The Sulawesi white-handed shrew or Temboan shrew (Crocidura rhoditis) is a species of mammal in the family Soricidae. It is endemic to the island of Sulawesi in Indonesia. It is a fairly common species and the population seems stable so the International Union for Conservation of Nature has assessed its conservation status as being of "least concern".

==Taxonomy==
The Sulawesi white-handed shrew was first described in 1921 by the American zoologists Gerrit Smith Miller Jr. and Hollister as Crocidura rhoditis. The type locality is Temboan in North Sulawesi. Crocidura rhoditis is part of an assemblage of shrews endemic to northern and central Sulawesi which also includes the Sulawesi shrew (Crocidura lea), the black-footed shrew (Crocidura nigripes), the elongated shrew (Crocidura elongata) and the mossy forest shrew (Crocidura musseri). Deep genetic divergences have been detected within Crocidura rhoditis, suggesting the existence of potential cryptic diversity in this species

==Description==
The Sulawesi white-handed shrew is a small species of white-toothed shrew; it lacks the deposits of iron in the enamel of the teeth which is seen in the red-toothed shrews. The dorsal pelage is short and velvety, being greyish-brown or reddish-brown and the underside is paler. The ears are prominent, the legs are short, the feet are white, and the tail is long and clad with a few long well-scattered hairs.
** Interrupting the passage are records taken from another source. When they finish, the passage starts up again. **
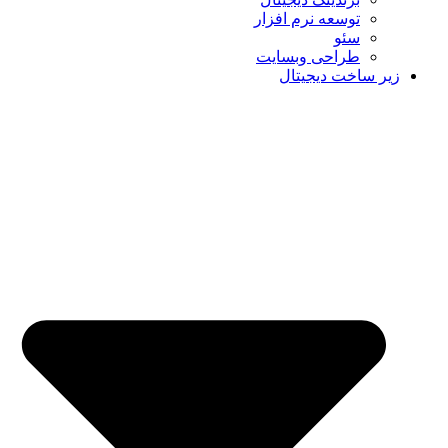
توسعه نرم افزار
سئو
طراحی وبسایت
زیر ساخت دیجیتال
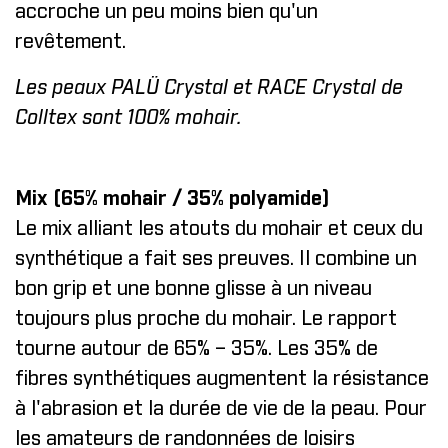
accroche un peu moins bien qu'un
revêtement.
Les peaux PALÜ Crystal et RACE Crystal de
Colltex sont 100% mohair.
Mix (65% mohair / 35% polyamide)
Le mix alliant les atouts du mohair et ceux du
synthétique a fait ses preuves. Il combine un
bon grip et une bonne glisse à un niveau
toujours plus proche du mohair. Le rapport
tourne autour de 65% – 35%. Les 35% de
fibres synthétiques augmentent la résistance
à l'abrasion et la durée de vie de la peau. Pour
les amateurs de randonnées de loisirs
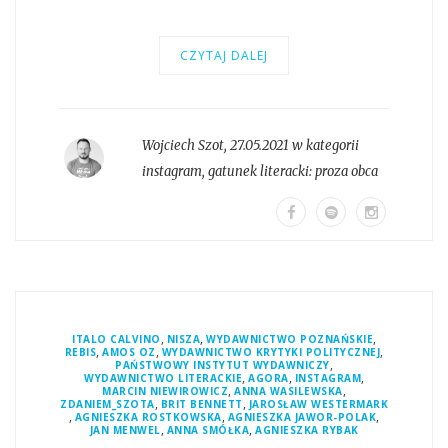
CZYTAJ DALEJ
Wojciech Szot
,
27.05.2021 w kategorii
instagram
, gatunek literacki:
proza obca
,
,
,
ITALO CALVINO
NISZA
WYDAWNICTWO POZNAŃSKIE
,
,
,
REBIS
AMOS OZ
WYDAWNICTWO KRYTYKI POLITYCZNEJ
,
PAŃSTWOWY INSTYTUT WYDAWNICZY
,
,
,
WYDAWNICTWO LITERACKIE
AGORA
INSTAGRAM
,
,
MARCIN NIEWIROWICZ
ANNA WASILEWSKA
,
,
ZDANIEM_SZOTA
BRIT BENNETT
JAROSŁAW WESTERMARK
,
,
,
AGNIESZKA ROSTKOWSKA
AGNIESZKA JAWOR-POLAK
,
,
JAN MENWEL
ANNA SMÓŁKA
AGNIESZKA RYBAK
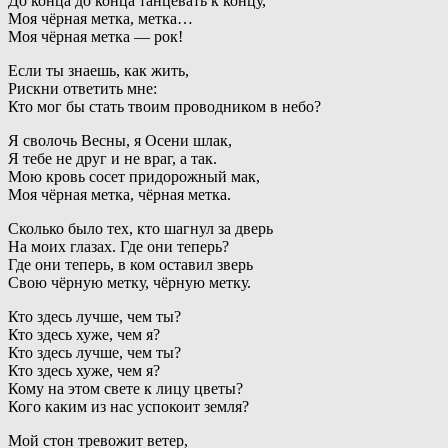
До конца до конца танцевать к концу,
Моя чёрная метка, метка…
Моя чёрная метка — рок!
Если ты знаешь, как жить,
Рискни ответить мне:
Кто мог бы стать твоим проводником в небо?
Я сволочь Весны, я Осени шлак,
Я тебе не друг и не враг, а так.
Мою кровь сосет придорожный мак,
Моя чёрная метка, чёрная метка.
Сколько было тех, кто шагнул за дверь
На моих глазах. Где они теперь?
Где они теперь, в ком оставил зверь
Свою чёрную метку, чёрную метку.
Кто здесь лучше, чем ты?
Кто здесь хуже, чем я?
Кто здесь лучше, чем ты?
Кто здесь хуже, чем я?
Кому на этом свете к лицу цветы?
Кого каким из нас успокоит земля?
Мой стон тревожит ветер,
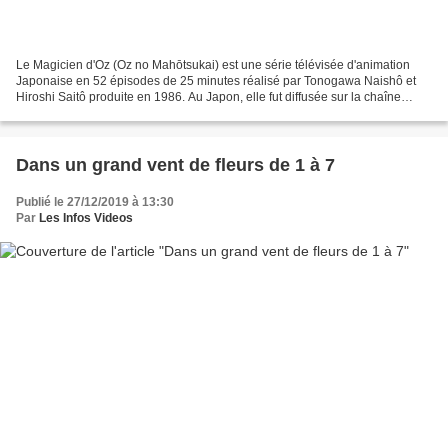
Le Magicien d'Oz (Oz no Mahōtsukai) est une série télévisée d'animation
Japonaise en 52 épisodes de 25 minutes réalisé par Tonogawa Naishô et
Hiroshi Saitô produite en 1986. Au Japon, elle fut diffusée sur la chaîne
Tokyo 12. En France, cette série a...
Dans un grand vent de fleurs de 1 à 7
Publié le 27/12/2019 à 13:30
Par
Les Infos Videos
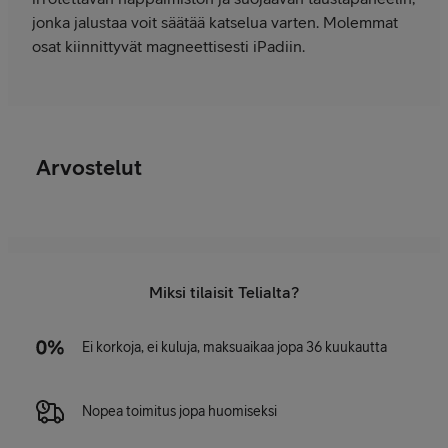
jonka jalustaa voit säätää katselua varten. Molemmat
osat kiinnittyvät magneettisesti iPadiin.
Arvostelut
Miksi tilaisit Telialta?
Ei korkoja, ei kuluja, maksuaikaa jopa 36 kuukautta
Nopea toimitus jopa huomiseksi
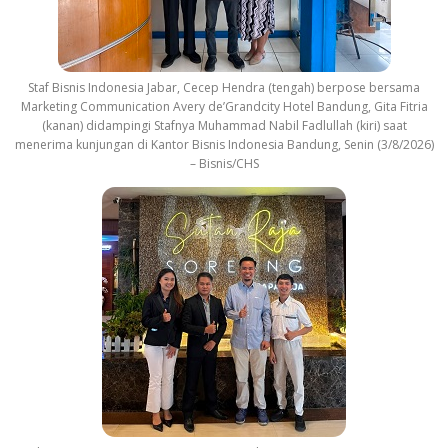
Staf Bisnis Indonesia Jabar, Cecep Hendra (tengah) berpose bersama
Marketing Communication Avery de’Grandcity Hotel Bandung, Gita Fitria
(kanan) didampingi Stafnya Muhammad Nabil Fadlullah (kiri) saat
menerima kunjungan di Kantor Bisnis Indonesia Bandung, Senin (3/8/2026)
– Bisnis/CHS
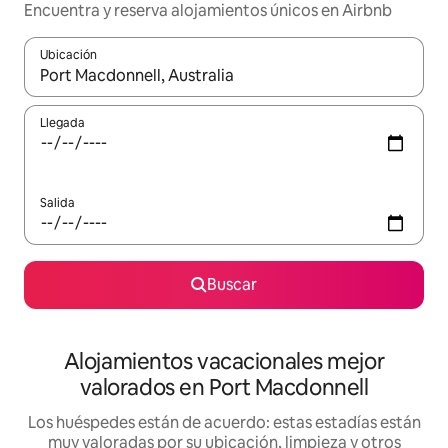
Encuentra y reserva alojamientos únicos en Airbnb
Ubicación
Cuando los resultados estén disponibles, navega con las teclas d
Llegada
Salida
Buscar
Alojamientos vacacionales mejor
valorados en Port Macdonnell
Los huéspedes están de acuerdo: estas estadías están
muy valoradas por su ubicación, limpieza y otros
==Distribution and habitat==
The Sulawesi white-handed shrew is endemic to the Indonesian island of Sulawesi where it is found in the northern, central and southwestern parts of the island. Its typical habitat is primary tropical lowland or montane forests, but it seems able to survive in secondary forests as well. The extent to which it can adapt to degraded habitats is unclear.

==Behaviour==
Very little is known of its natural history and behaviour of the Sulawesi white-handed shrew. Like other members of its family it lives among the leaf litter and is insectivorous and is likely to eat insects and small arthropods. They have a very short lifespan, with most individuals living for only 12-18 months.

==Status==
The Sulawesi white-handed shrew is fairly common in some locations and is regularly caught in pitfall traps. The population trend appears to be steady and no particular threats to this species have been recognised although it is likely to be adversely affected by forest clearance. It has a wide range and is believed to be present in several protected areas, and the International Union for Conservation of Nature has assessed its conservation status as being of "least concern".